“The biggest challenge in the twenty-first century is to ensure active and not only symbolic women’s participation in drafting and implementing legislation,” says Jordanian Minister of Justice Salah Bashir. He spoke at the recent Women and the Law conference in Amman, Jordan -- part of the Middle East Partnership Initiative created by the U.S. to promote democratic reform in the Middle East.
Fern Smith is a U.S. judge from California who has worked in the Middle East to expand the rule of law. She says, “While every society is different. . .basic human rights should be transferable.” Equal treatment under the law; freedom of religion; freedom of speech and press; and the right of both men and women to vote are all critical.
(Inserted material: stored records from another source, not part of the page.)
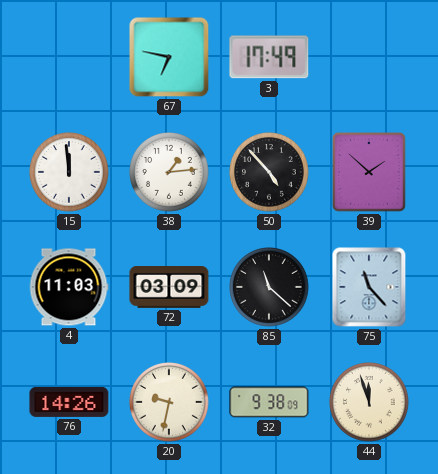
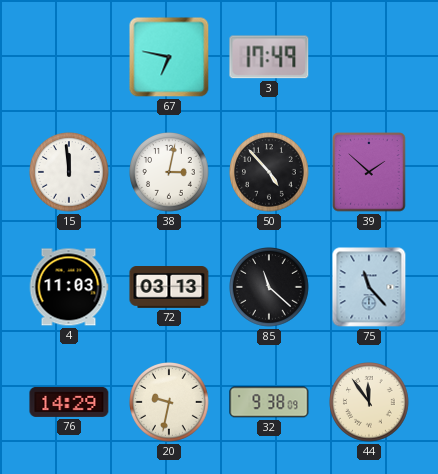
38: 1:14 -> 3:02
72: 03:09 -> 03:13
76: 14:26 -> 14:29
44: 11:57 -> 11:54
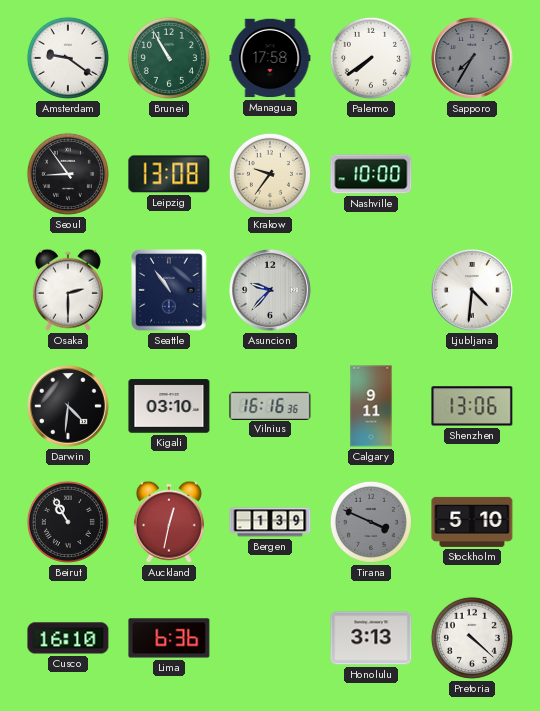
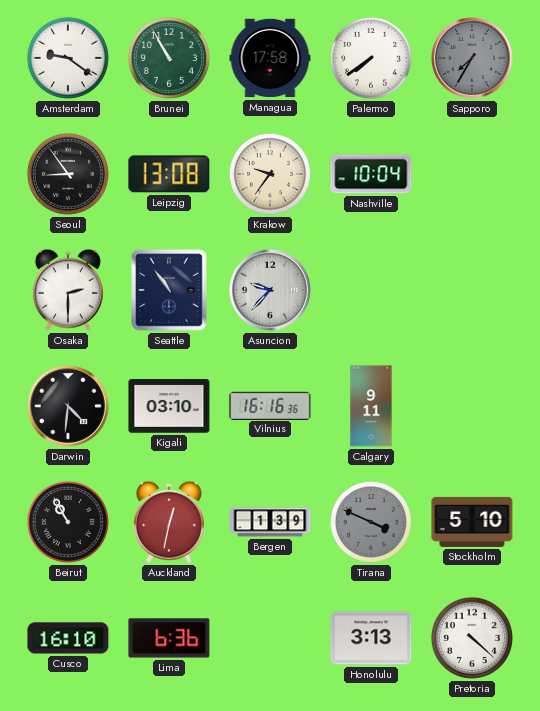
Nashville: 10:00 -> 10:04
Ljubljana: 4:31 -> none
Shenzhen: 13:06 -> none
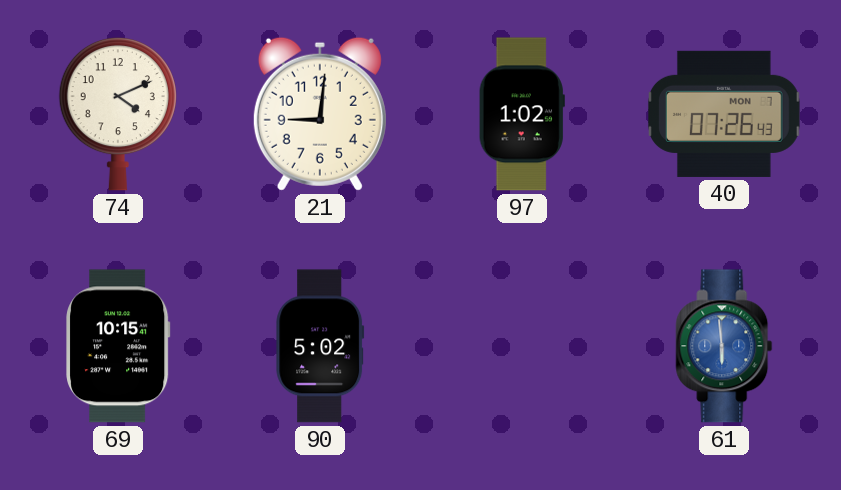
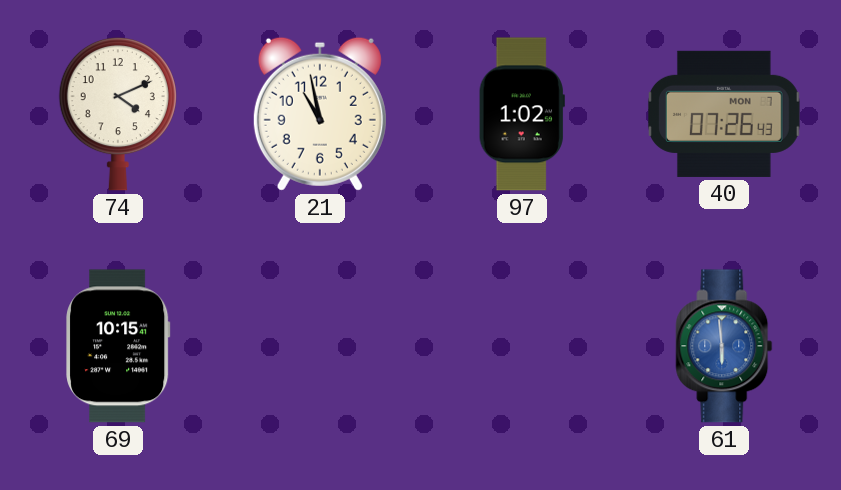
21: 9:01 -> 10:58
90: 5:02 -> none
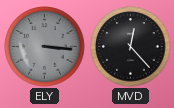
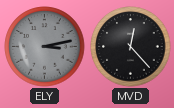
ELY: 3:16 -> 3:13
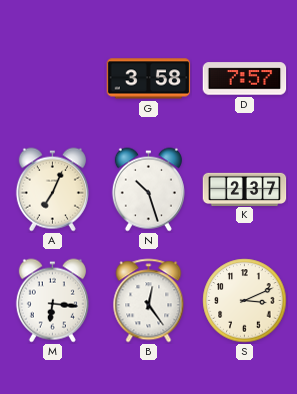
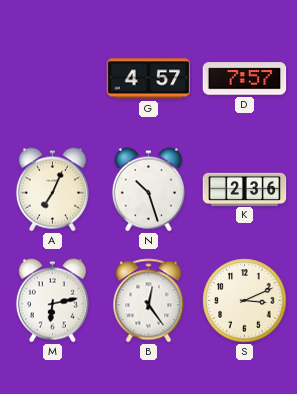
G: 3:58 -> 4:57
K: 2:37 -> 2:36
M: 6:16 -> 6:13
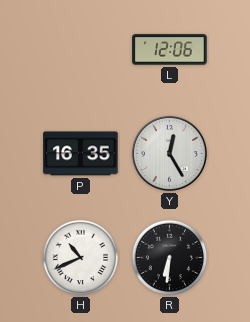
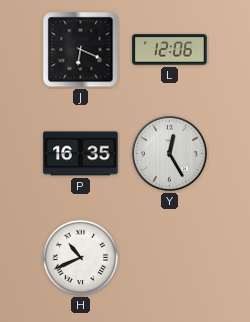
J: none -> 6:19
R: 6:31 -> none
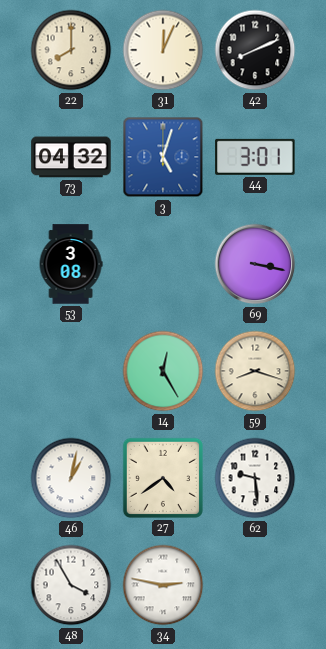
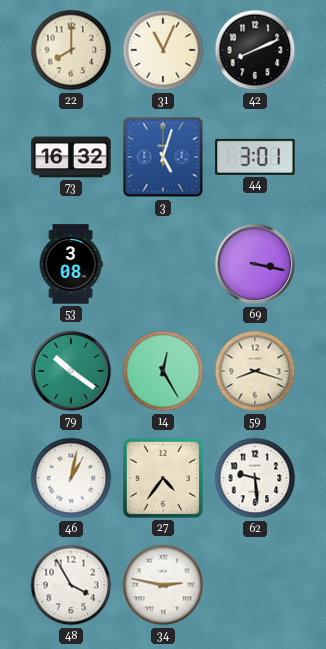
31: 12:04 -> 11:04
73: 04:32 -> 16:32
79: none -> 10:21
27: 4:39 -> 4:36
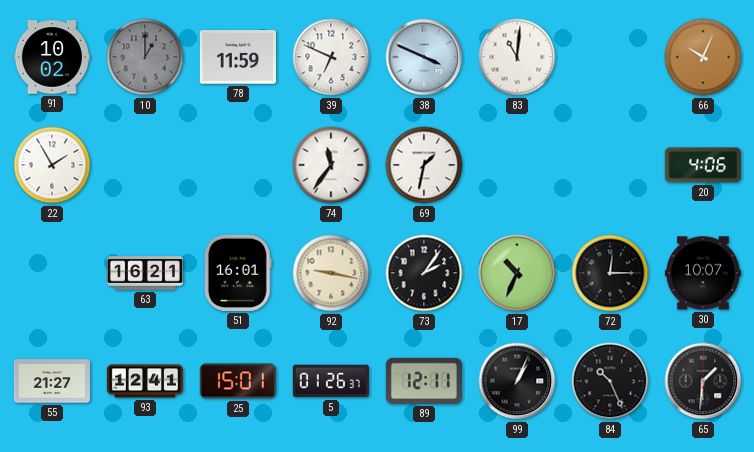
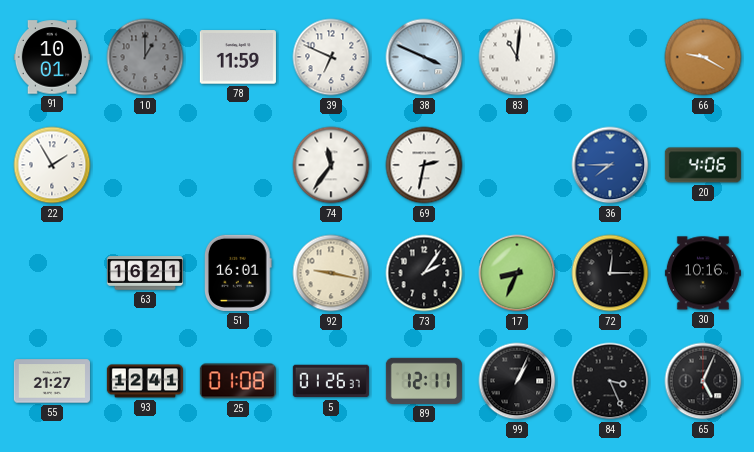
91: 10:02 -> 10:01
66: 10:04 -> 9:20
69: 1:32 -> 2:32
36: none -> 7:45
17: 10:34 -> 8:34
30: 10:07 -> 10:16
25: 15:01 -> 01:08
84: 10:26 -> 3:26
65: 1:31 -> 5:04
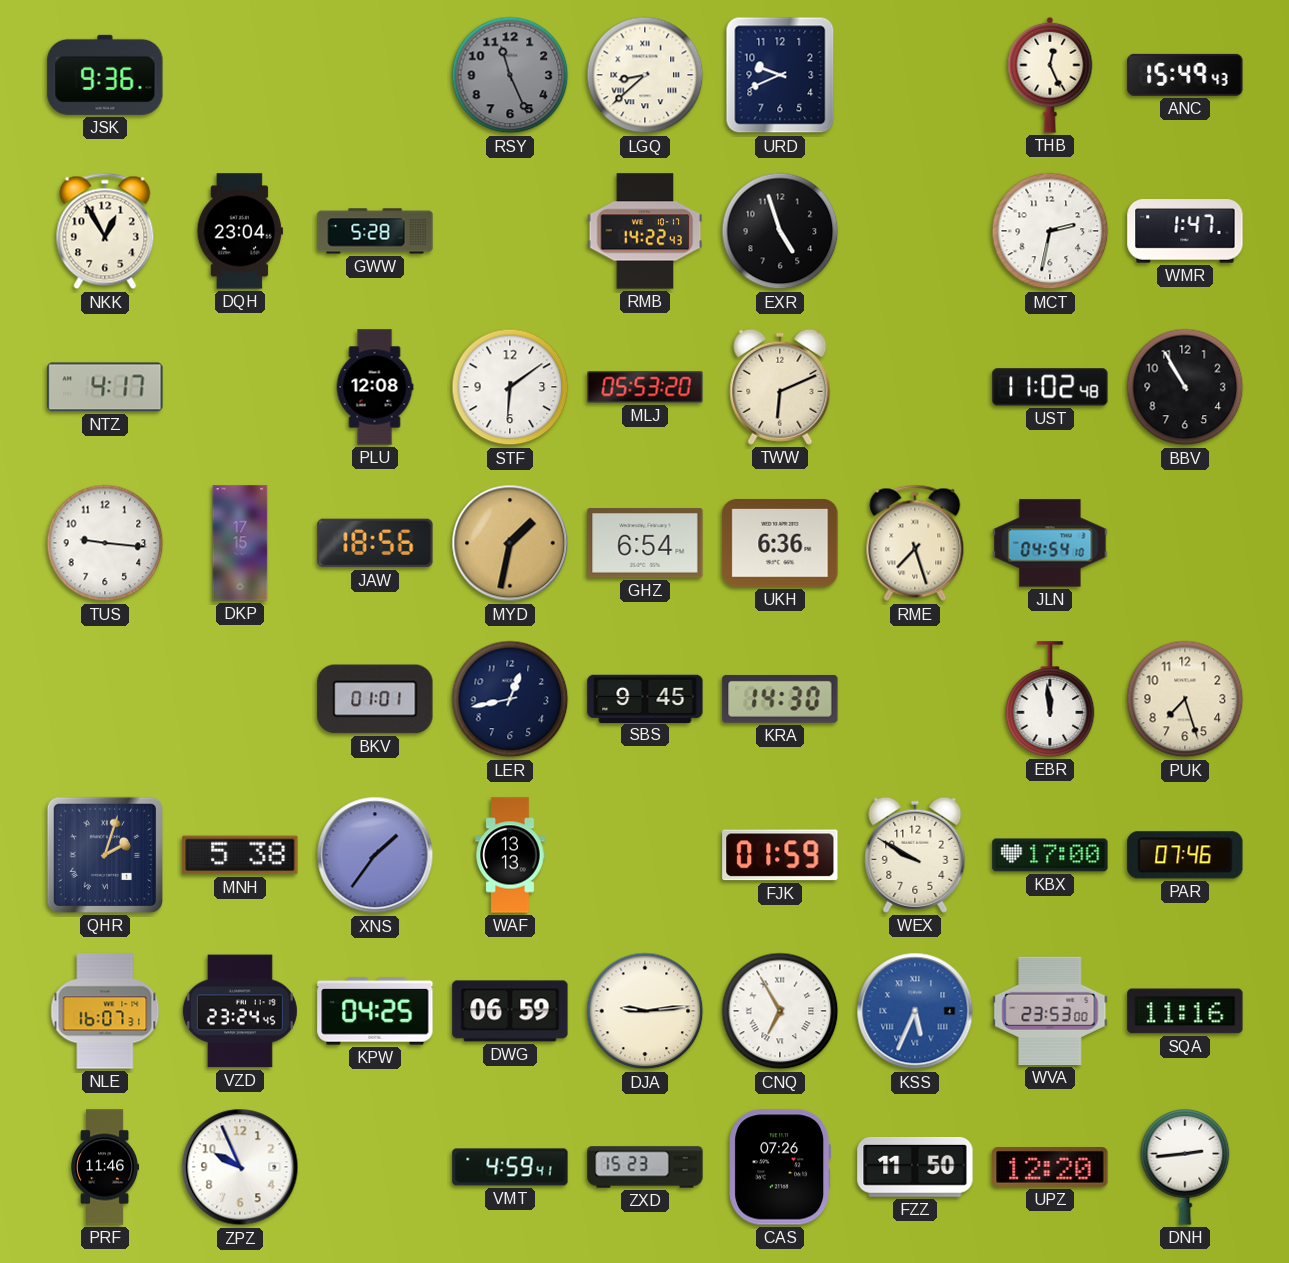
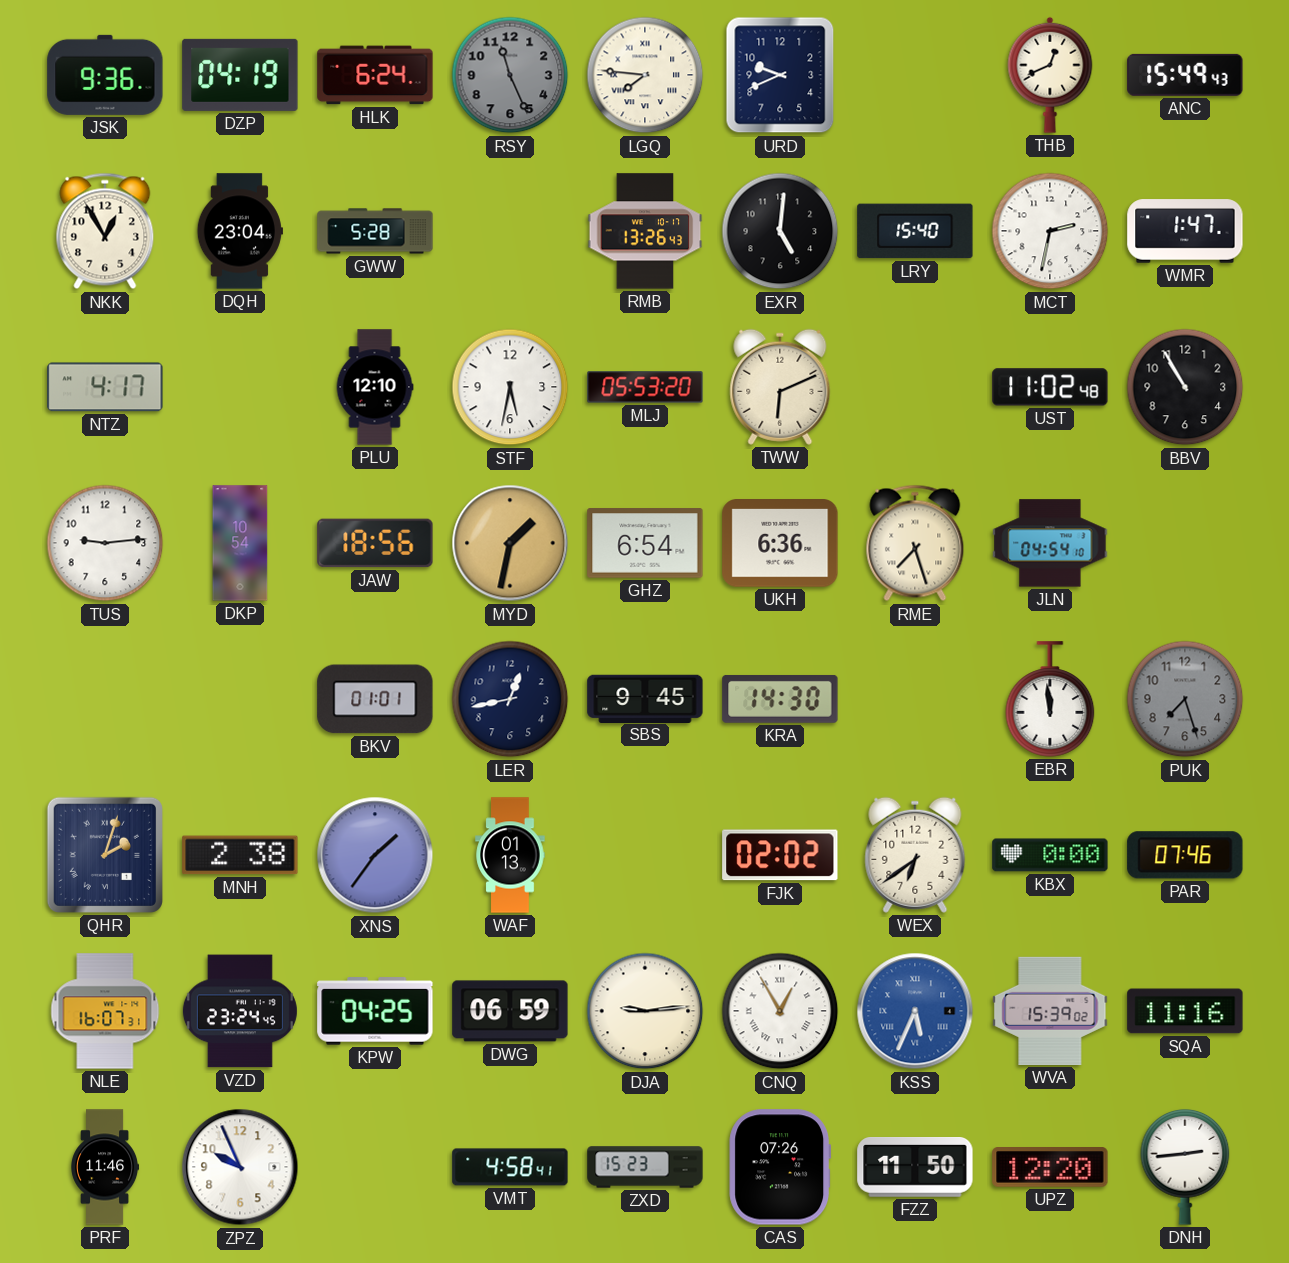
DZP: none -> 04:19
HLK: none -> 6:24
LGQ: 8:38 -> 7:46
THB: 12:26 -> 12:41
RMB: 14:22 -> 13:26
EXR: 4:57 -> 5:01
LRY: none -> 15:40
PLU: 12:08 -> 12:10
STF: 6:09 -> 5:32
TUS: 9:16 -> 9:14
DKP: 17:15 -> 10:54
PUK dial: cream -> grey
MNH: 5:38 -> 2:38
WAF: 13:13 -> 01:13
FJK: 01:59 -> 02:02
WEX: 9:50 -> 6:39
KBX: 17:00 -> 0:00
CNQ: 6:55 -> 12:55
WVA: 23:53 -> 15:39
VMT: 4:59 -> 4:58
Those fundamental rights may at times conflict with certain interpretations of Islamic law, or Sharia. But some Arab countries, like Morocco, are adopting interpretations of religious law that expand the rights of women. As a result, in 2003, Moroccan women were given the right to apply for divorce and to receive equal shares of inheritance. Moreover, the marriage age for girls was raised from fifteen to eighteen.
Cherie Booth-Blair, wife of British Prime Minister Tony Blair, told conference participants in Amman that the struggle for Arab women’s rights is part of the larger struggle for human rights throughout the Middle East. “It remains vitally important that women. . .acquire the power to think and act freely, exercise choice, and fulfill their potential as full and equal members of society.”
In the Middle East, as elsewhere, it will be possible to measure advances toward democracy, the state of law, and modernity, as Moroccan women’s activist Amina Lemrini has said, “by looking at how much is put into practice in terms of meaningful benefits for women.”